Dei um soco no seu estômago, eu já estava cansado e meu corpo não respondia tão bem aos meus comandos. Ele me deu uma rasteira, e eu cai, ele ficou por cima de mim. O pequeno barulho que eu fiz atrás daquela janela me levou para esse momento, prestes a levar um soco no nariz que o fez sangrar. Era para uma cotovelada atingir seu estômago, entretanto, minha visão turva fez com que suas costelas fossem o alvo. O oponente urrou de dor.
Da sala a copa haviam dezenas de coisas espalhadas pelo chão, e as marcas de sangue na parede se confundiam com a tinta creme, em meio a esse caos, Gabriela cravou uma faca dentro da perna do segundo anjo caído. O oponente percebeu que a luta não poderia continuar no solo, então ele abriu suas asas - que eram pequenas perto das da Gabi - e voou para os céus, mas antes de ir para o alto ele se permitiu uma provocação:
— Vamos ver do que essa anja da guarda é capaz — ele disse e Gabriela também expôs suas asas e saiu em disparada aos céus.
Tudo estava meio complicado (lê-se: muito complicado). Quem, a sete meses atrás, diria que Matheus Aguiar estaria aqui? Com um anjo caído (lê-se: demônio) em cima dele dando socos no seu rosto, dando socos no rosto do guardião de um anjo da guarda chamada Gabriela Dutra. O destino tem razões que até a própria razão desconhece.
Voltando a luta, havia uma arte marcial chamada Aikido, consistia basicamente em esperar o oponente atacar e dar brechas. Eu esperei a próxima vez que ele tentou me acertar, eu desviei, girei ficando por cima, agarrei seu braço por trás e o deixei em contato com suas costas. Estava prestes a quebrá-lo. Mas infelizmente, o outro cara - que agora não vestia mais seu terno - conceguiu passar pela janela e entrou na sala como uma bala, só deu tempo de cair um para cada lado dentro do ambiente, e Gabriela veio logo atrás. Os dois entraram por uma janela e saíram na outra, como dois passarinhos que passam por buracos nas árvores, mas o jeito como o qual eles estavam se espancando, os diferenciavam dos pássaros.

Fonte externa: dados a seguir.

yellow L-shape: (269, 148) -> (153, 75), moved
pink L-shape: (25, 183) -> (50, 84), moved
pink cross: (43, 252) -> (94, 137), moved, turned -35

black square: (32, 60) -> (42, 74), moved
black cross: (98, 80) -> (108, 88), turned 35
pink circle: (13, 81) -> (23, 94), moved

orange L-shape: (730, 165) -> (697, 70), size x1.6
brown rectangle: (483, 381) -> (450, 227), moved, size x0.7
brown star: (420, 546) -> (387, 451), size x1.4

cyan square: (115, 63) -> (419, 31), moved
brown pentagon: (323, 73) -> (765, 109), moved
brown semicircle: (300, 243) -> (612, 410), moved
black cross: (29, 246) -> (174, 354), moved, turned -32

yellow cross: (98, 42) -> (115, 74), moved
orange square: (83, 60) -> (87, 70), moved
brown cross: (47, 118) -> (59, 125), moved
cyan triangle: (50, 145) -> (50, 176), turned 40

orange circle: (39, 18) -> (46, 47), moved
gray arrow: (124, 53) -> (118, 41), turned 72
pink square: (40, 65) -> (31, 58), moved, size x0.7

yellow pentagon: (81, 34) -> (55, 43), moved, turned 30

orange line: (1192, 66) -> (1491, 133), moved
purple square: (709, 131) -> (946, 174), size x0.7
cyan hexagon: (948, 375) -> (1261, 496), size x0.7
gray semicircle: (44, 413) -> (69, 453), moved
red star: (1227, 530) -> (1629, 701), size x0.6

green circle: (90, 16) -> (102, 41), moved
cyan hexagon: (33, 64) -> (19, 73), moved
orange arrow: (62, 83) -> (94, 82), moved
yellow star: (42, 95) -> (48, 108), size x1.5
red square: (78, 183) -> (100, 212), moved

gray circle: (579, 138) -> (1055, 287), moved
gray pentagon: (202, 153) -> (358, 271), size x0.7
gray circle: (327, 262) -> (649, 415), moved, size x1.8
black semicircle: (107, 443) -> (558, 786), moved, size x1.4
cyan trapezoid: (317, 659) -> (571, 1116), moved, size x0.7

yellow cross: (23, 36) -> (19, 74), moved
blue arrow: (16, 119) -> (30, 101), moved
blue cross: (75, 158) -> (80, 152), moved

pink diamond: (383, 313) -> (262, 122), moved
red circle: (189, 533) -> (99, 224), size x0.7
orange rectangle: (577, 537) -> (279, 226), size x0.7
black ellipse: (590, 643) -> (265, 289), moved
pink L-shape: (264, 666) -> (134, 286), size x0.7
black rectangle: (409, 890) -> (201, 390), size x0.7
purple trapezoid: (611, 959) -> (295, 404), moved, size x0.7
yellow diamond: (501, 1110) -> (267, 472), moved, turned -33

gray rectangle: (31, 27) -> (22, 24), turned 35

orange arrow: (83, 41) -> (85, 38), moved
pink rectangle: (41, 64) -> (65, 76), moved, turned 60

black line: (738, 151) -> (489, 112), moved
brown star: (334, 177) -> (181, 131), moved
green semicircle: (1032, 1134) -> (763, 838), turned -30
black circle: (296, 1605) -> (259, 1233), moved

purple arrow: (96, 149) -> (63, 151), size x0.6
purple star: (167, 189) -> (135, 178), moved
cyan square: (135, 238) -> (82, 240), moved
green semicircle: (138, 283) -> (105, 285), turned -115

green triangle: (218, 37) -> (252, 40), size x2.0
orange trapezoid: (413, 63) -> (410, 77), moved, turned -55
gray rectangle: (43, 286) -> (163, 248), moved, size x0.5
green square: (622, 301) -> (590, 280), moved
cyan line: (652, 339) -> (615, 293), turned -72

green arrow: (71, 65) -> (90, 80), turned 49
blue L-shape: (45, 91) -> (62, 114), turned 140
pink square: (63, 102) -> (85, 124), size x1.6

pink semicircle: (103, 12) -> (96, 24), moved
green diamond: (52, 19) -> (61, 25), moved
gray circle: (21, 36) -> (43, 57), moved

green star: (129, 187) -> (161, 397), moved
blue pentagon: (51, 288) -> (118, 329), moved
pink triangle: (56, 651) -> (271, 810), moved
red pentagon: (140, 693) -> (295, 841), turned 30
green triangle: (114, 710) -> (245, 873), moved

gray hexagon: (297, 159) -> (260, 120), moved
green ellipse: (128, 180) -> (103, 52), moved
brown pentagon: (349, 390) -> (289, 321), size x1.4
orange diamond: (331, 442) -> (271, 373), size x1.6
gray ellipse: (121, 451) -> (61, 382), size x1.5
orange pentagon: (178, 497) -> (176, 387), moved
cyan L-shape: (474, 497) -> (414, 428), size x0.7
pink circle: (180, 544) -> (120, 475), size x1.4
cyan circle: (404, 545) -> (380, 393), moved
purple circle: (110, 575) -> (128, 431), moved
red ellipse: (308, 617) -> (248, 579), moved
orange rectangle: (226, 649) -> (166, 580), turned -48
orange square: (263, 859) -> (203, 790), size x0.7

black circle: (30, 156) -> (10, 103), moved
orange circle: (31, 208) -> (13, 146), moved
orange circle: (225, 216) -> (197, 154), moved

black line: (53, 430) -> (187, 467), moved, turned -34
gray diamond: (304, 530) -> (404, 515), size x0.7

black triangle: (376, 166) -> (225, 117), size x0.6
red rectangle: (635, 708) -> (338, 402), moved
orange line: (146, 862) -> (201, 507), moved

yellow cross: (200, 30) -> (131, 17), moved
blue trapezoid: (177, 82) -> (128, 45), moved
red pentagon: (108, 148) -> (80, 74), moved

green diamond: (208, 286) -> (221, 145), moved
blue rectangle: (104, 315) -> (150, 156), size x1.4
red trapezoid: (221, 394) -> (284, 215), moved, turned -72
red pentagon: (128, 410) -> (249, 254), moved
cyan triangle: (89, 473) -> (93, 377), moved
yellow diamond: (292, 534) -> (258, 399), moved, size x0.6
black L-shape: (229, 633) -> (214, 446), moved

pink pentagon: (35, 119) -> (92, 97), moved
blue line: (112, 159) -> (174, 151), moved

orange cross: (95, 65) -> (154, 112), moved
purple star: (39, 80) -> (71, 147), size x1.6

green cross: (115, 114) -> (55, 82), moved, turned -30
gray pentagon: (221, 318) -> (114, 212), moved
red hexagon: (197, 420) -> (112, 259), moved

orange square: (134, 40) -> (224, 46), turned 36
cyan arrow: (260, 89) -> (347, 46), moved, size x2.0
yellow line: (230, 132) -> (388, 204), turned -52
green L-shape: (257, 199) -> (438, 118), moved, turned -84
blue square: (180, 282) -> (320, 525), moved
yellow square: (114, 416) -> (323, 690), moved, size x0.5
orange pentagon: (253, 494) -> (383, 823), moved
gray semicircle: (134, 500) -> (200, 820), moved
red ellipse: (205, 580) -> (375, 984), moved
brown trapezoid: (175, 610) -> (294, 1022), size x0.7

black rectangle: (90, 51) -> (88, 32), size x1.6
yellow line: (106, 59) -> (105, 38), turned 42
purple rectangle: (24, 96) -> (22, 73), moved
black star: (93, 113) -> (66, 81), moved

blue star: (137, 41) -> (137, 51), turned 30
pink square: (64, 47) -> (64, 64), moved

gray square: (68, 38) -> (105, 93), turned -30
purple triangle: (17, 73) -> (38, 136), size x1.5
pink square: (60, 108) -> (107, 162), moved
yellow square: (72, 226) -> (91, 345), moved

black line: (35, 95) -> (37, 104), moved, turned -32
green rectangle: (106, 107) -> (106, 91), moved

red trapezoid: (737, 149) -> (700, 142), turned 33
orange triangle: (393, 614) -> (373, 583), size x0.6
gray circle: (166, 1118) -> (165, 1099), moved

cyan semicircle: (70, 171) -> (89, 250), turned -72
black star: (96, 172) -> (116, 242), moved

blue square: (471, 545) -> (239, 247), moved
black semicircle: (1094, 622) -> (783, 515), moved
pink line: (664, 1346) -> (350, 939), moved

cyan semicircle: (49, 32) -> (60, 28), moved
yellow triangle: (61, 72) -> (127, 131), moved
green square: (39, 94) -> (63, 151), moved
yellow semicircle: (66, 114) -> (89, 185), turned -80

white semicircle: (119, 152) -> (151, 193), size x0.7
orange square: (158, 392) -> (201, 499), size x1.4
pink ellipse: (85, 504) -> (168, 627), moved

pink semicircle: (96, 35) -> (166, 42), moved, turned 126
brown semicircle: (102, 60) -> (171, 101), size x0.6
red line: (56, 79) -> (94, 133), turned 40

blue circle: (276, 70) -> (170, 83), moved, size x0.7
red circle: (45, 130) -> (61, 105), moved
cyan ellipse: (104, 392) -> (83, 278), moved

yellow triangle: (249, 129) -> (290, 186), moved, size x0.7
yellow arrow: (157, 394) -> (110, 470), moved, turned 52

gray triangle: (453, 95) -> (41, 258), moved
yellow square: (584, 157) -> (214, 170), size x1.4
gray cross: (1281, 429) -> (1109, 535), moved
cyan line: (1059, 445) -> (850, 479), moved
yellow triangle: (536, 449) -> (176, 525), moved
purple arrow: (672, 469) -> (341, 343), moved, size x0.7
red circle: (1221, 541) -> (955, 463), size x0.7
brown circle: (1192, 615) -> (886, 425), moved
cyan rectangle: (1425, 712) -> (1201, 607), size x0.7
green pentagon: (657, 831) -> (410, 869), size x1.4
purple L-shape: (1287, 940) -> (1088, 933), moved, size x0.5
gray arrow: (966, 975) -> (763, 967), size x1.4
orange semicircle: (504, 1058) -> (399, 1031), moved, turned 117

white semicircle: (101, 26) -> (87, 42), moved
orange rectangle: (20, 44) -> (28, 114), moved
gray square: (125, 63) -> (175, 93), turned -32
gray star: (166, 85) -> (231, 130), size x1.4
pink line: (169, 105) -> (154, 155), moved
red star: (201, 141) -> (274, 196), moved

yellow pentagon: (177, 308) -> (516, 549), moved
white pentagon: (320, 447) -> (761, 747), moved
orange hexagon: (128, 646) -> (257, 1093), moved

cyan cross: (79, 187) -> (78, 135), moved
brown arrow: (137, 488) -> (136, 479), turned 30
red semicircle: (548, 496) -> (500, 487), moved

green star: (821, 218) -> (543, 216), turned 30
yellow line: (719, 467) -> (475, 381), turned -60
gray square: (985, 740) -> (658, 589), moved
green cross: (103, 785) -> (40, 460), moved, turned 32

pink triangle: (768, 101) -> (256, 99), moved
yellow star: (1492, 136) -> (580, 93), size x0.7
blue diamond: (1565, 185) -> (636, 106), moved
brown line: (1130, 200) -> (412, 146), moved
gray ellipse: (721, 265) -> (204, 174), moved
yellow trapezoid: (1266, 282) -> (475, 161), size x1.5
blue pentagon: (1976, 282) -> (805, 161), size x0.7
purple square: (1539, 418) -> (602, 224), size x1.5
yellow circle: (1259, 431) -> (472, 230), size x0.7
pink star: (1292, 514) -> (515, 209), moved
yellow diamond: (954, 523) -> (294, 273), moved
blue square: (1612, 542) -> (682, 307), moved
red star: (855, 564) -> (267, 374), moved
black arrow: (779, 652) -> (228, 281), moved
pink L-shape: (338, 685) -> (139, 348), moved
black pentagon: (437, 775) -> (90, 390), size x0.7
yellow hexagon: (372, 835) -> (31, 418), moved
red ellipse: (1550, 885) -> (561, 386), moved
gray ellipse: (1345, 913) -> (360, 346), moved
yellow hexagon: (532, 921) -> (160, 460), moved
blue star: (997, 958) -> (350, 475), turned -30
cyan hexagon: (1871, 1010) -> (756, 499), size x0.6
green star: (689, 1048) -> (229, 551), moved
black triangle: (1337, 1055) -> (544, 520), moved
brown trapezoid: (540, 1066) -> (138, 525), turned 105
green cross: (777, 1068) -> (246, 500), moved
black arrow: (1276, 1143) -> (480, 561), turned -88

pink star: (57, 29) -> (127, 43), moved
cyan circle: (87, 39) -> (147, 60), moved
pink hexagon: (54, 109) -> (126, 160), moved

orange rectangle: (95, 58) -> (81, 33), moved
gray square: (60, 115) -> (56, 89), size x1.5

Eu olhei para meu oponente, e ele olhou para mim, nos levantamos quase simultaneamente, mas antes ele procurou por um estilhaço de vidro no chão. Não queria prolongar essa luta por mais tempo. Busquei em mim as últimas forças, nos já estávamos próximos, cerca de três metros, apenas, nos deixavam distantes um do outro. Era tudo que precisava.
Ele levantou a mão que estava com o estilhaço, e no intervalo de um tique-taque do coração, eu dei um chute alto, o mais alto que consegui, girei o corpo maximizando o impacto, e meu pé acertou em cheio seu rosto o fazendo cair no chão desacordado, mas antes ele consegui cortar minha coxa com o caco de vidro pontiagudo.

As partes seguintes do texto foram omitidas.